Questionné a de nombreuses reprises sur le terrain, je partage avec vous la préoccupation dont vous m'avez fait part. Les ménages français, dont les retraités, ont subi un matraquage fiscal sans précédent sous le quinquennat Hollande : 17 milliards d’euros de hausses d’impôts sans compter la hausse de la TVA.

Je me suis élevé contre ce matraquage fiscal, lors des différents débats budgétaires, en m’opposant à son vote. S’il faut redresser les comptes du pays, cela ne peut se faire en restreignant toujours plus drastiquement le pouvoir d’achat d’1/4 de nos concitoyens, sur lesquels se concentre l’impôt !

L’augmentation de la CSG telle que le prévoit le Président Macron est considérable : plus de 21 milliards d’euros.

Elle touchera principalement les retraités qui paient la CSG et qui ne bénéficieront pas  de l’exonération des cotisations salariales et de chômage, puisqu’ils ne paient pas ces cotisations.

Ainsi, pour près de 60 % des retraités du régime général, le taux de CSG grimpera de 6,6 % à 8,3 %. Avec la CASA (solidarité autonomie), les prélèvements sociaux pourraient atteindre 9,1 %.

Pour un couple de retraités avec chacun une retraite mensuelle de 1200 euros, c’est 40 euros de moins par mois. Pour les retraités les plus aisés, la perte s’accroît en proportion.

Quant à la baisse de la taxe d’habitation, censée compenser la hausse de la CSG, c’est un cadeau en trompe–l’oeil, une véritable escroquerie intellectuelle, car l'Etat devra compenser les recettes diminuées des communes en augmentant les impôts nationaux !

Il est impératif de stopper ce matraquage fiscal des retraités.

Dans le cadre de notre projet Les Républicains, les retraités retrouveront du pouvoir d'achat,  avec une baisse d’impôts de 10% pour tous les ménages, une revalorisation  des petites retraites  de 300 euros par an et l'augmentation des pensions modestes  de réversion.

Ces mesures seront financées, en particulier grâce au recul progressif de l’âge de départ à la retraite à 65 ans.

Rétablir l’équité dans notre modèle social des retraites  est aussi une nécessité : le système des régimes spéciaux doit être progressivement supprimé, et il importe qu’on aboutisse dans l’équité à un alignement progressif du régime de la fonction publique sur le régime général.

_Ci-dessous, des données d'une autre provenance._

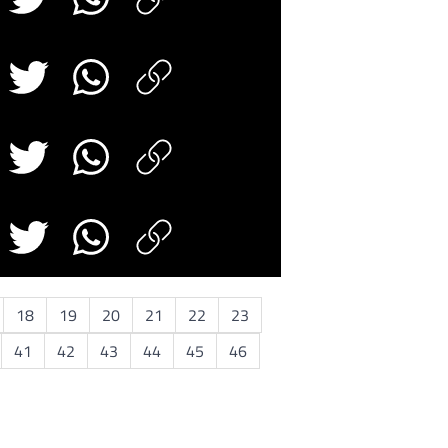
18
19
20
21
22
23
41
42
43
44
45
46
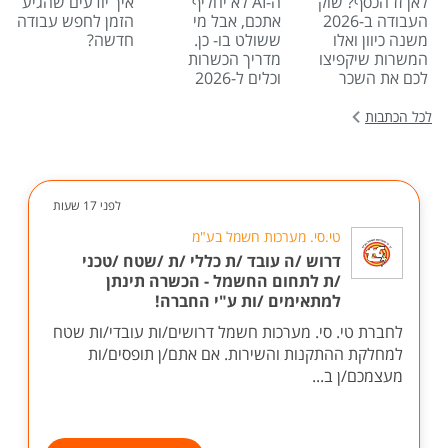
לאן זז הכסף? שוק
ה-AI לא יחליף
איך יודעים שהגיע
העבודה ב-2026
אתכם, אבל מי
הזמן לחפש עבודה
משנה כיוון ואלו
ששולט בו- כן.
חדשה?
המשרות שיקפיצו
מדריך הכשרות
לכם את השכר
וכלים ל-2026
לכל הכתבות
לפני 17 שעות
טי.סי. מערכות חשמל בע"מ
דרוש /ה עובד /ת כללי /ת /שטח /טכני
/ת לתחום החשמל - הכשרה תינתן
למתאימים /ות ע"י החברה!
לחברת טי. סי. מערכות חשמל דרושים/ות עובדי/ות שטח
למחלקת ההתקנות והשירות. אם אתם/ן תופסים/ות
מעצמכם/ן ב...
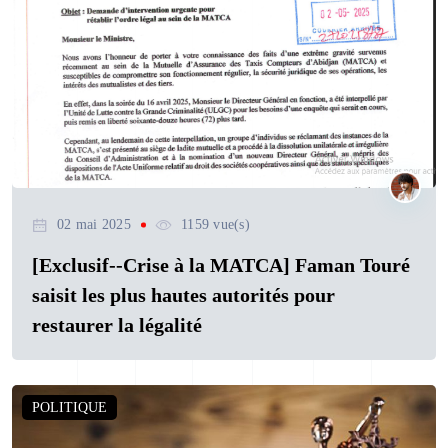
02 mai 2025
1159 vue(s)
[Exclusif--Crise à la MATCA] Faman Touré
saisit les plus hautes autorités pour
restaurer la légalité
POLITIQUE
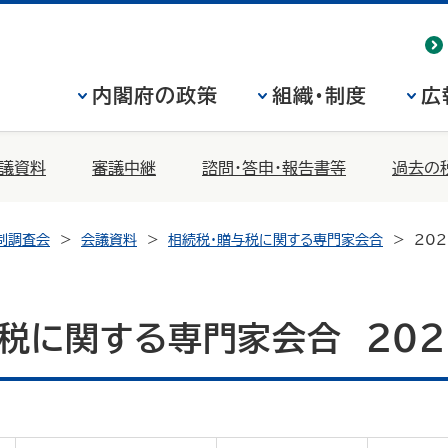
内閣府の政策
組織・制度
広
議資料
審議中継
諮問・答申・報告書等
過去の
制調査会
会議資料
相続税・贈与税に関する専門家会合
20
税に関する専門家会合 202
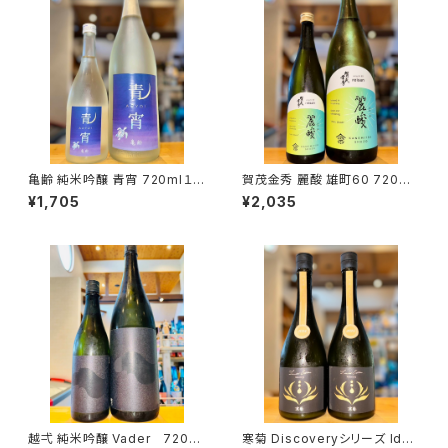
亀齢 純米吟醸 青宵 720ml１本
賀茂金秀 麗酸 雄町60 720ml
（亀齢酒造・広島県東広島市西
１本（金光酒造・広島県東広島市
¥1,705
¥2,035
条本町）
黒瀬町）
越弌 純米吟醸 Vader 720ml
寒菊 Discoveryシリーズ Iden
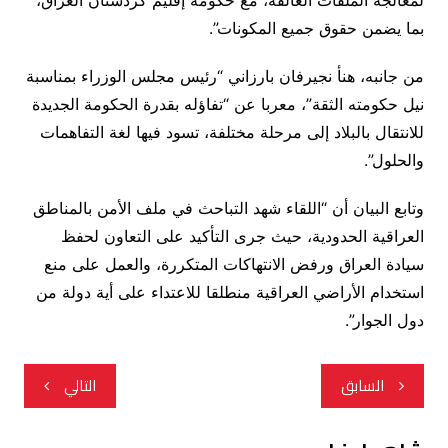
لمعالجة الملفات العالقة، مع حكومة إقليم كردستان العراق،
بما يضمن حقوق جميع المكونات”.
من جانبه، هنأ نجيرفان بارزاني “رئيس مجلس الوزراء بمناسبة
نيل حكومته الثقة”، معربا عن “تفاؤله بقدرة الحكومة الجديدة
للانتقال بالبلاد إلى مرحلة مختلفة، تسود فيها لغة التفاهمات
والحلول”.
وتابع البيان أن “اللقاء شهد التباحث في ملف الأمن بالمناطق
العراقية الحدودية، حيث جرى التأكيد على التعاون لحفظ
سيادة العراق ورفض الانتهاكات المتكررة، والعمل على منع
استخدام الأراضي العراقية منطلقا للاعتداء على أية دولة من
دول الجوار”.
تصفّح
السابق
التالي
المقالات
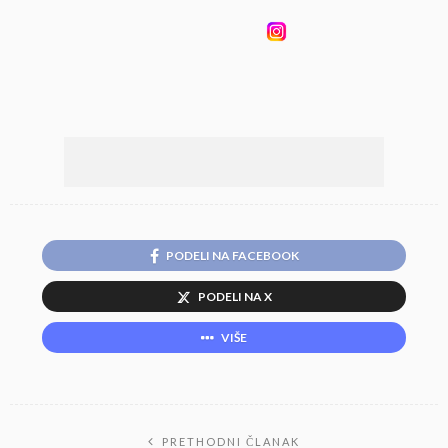
PODELI NA FACEBOOK
PODELI NA X
VIŠE
PRETHODNI ČLANAK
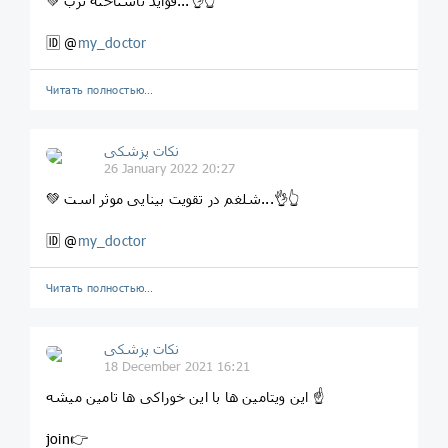
💚 فواید ناشناخته ترب...👌👆
🆔 @
my_doctor
Читать полностью…
نکات پزشکی
26 January 2022 20:27
💚 شلغم در تقویت بینایی موثر است...👌👆
🆔 @
my_doctor
Читать полностью…
نکات پزشکی
18 December 2021 16:21
این ویتامین ها با این خوراکی ها تامین میشه ☝️
join👉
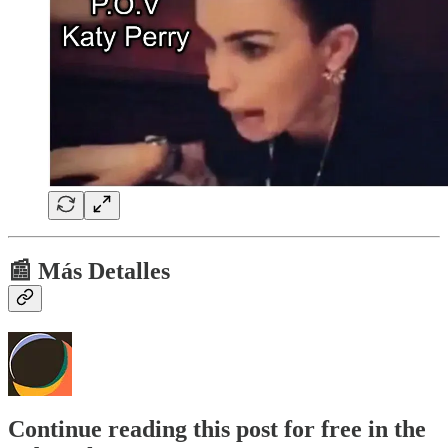
📰 Más Detalles
Continue reading this post for free in the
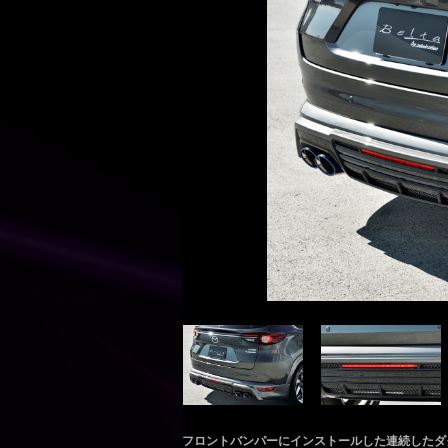
フロントバンパーにインストールした連続したダ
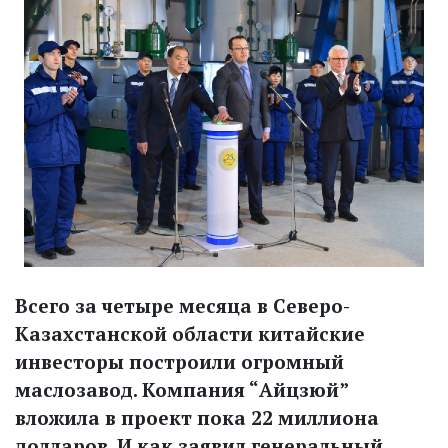
Всего за четыре месяца в Северо-
Казахстанской области китайские
инвесторы построили огромный
маслозавод. Компания “Айцзюй”
вложила в проект пока 22 миллиона
долларов. И как заявил генеральный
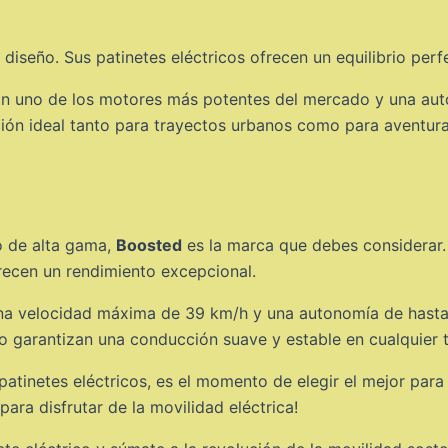
diseño. Sus patinetes eléctricos ofrecen un equilibrio perfe
on uno de los motores más potentes del mercado y una au
ión ideal tanto para trayectos urbanos como para aventuras 
co de alta gama,
Boosted
es la marca que debes considerar.
recen un rendimiento excepcional.
una velocidad máxima de 39 km/h y una autonomía de hast
 garantizan una conducción suave y estable en cualquier ti
inetes eléctricos, es el momento de elegir el mejor para t
ara disfrutar de la movilidad eléctrica!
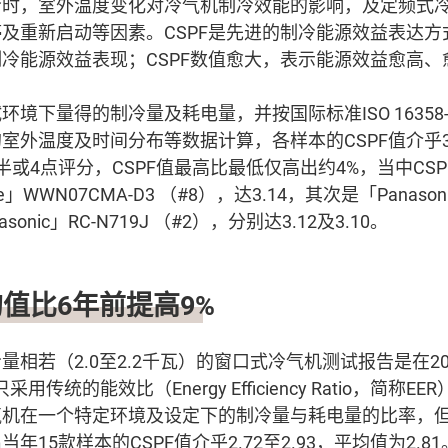
冷时，室外温度变化对冷气机制冷效能的影响，及定频式
及重新启动等因素。CSPF是先进的制冷能源效益表达方
冷能源效益表现；CSPF数值愈大，表示能源效益愈高、
境下量得的制冷量及耗电量，并按国际标准ISO 16358
外温度及时间分布等数据计算，各样本的CSPF值介乎3.0
半或4点评分，CSPF值最高比最低仅高出约4%，当中CS
ouse」WWN07CMA-D3 （#8），达3.14，其次是「Panason
onic」RC-N719J （#2），分别达3.12及3.10。
值比6年前提高9%
量相若（2.0至2.2千瓦）的窗口式冷气机测试报告是在2
用传统的能效比（Energy Efficiency Ratio，简称
气机在一个特定环境及设定下的制冷量与耗电量的比率，
15款样本的CSPF值介乎2.72至2.93，平均值为2.81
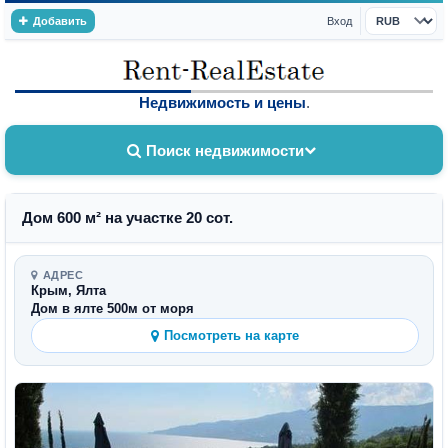
Добавить
Вход
Валюта
Недвижимость и цены
.
Поиск недвижимости
Дом 600 м² на участке 20 сот.
АДРЕС
Крым, Ялта
Дом в ялте 500м от моря
Посмотреть на карте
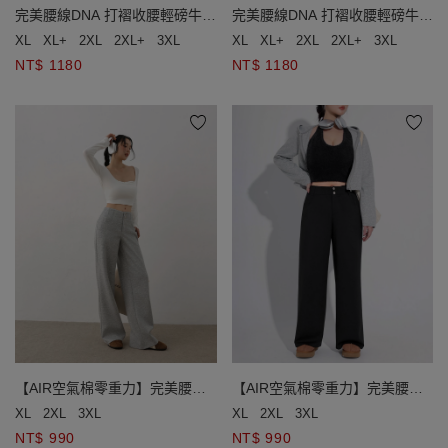
完美腰線DNA 打褶收腰輕磅牛仔
完美腰線DNA 打褶收腰輕磅牛仔
褲
褲
XL
XL+
2XL
2XL+
3XL
XL
XL+
2XL
2XL+
3XL
NT$ 1180
NT$ 1180
【AIR空氣棉零重力】完美腰線
【AIR空氣棉零重力】完美腰線
DNA雙扣直筒寬褲
DNA雙扣直筒寬褲
XL
2XL
3XL
XL
2XL
3XL
NT$ 990
NT$ 990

Le report de l’âge de départ à la retraité à 65 ans s’impose du fait de l’allongement de l’espérance de vie général. Les carrières longues (ceux qui ont commencé à travailler tôt) ne seront pas remises en cause.

C’est de cette manière que nous pourrons garantir la pérennité de notre système par répartition, la solidarité entre les générations, et maintenir le niveau des pensions.

J’espère que les éléments que je porte à votre attention répondront à vos interrogations et sachez que je suis déterminé à m’opposer avec vigueur à ce nouvel matraquage fiscal.

tardy,csg,macron,legislatives 2017

Commentaires

  • Bonjour,
    Ce que vous dites est exact mais le quinquenat Sarkozy n'était pas triste non plus:
    pour mon cas, fiscalisation de la prime de départ retraite pour mon épouse et pour moi,suppression de ladite prime.J'en traine encore les conséquences 5 ans après.
    Mais maintenant il s'agit d'une regression de pouvoir d'achat: 50 euros par mois de CSG + 80 euros par mois de taxe d'habitation, soit en tout 130 euros de moins par rapport aux 60% de français.
    Du jamais vu, très très original.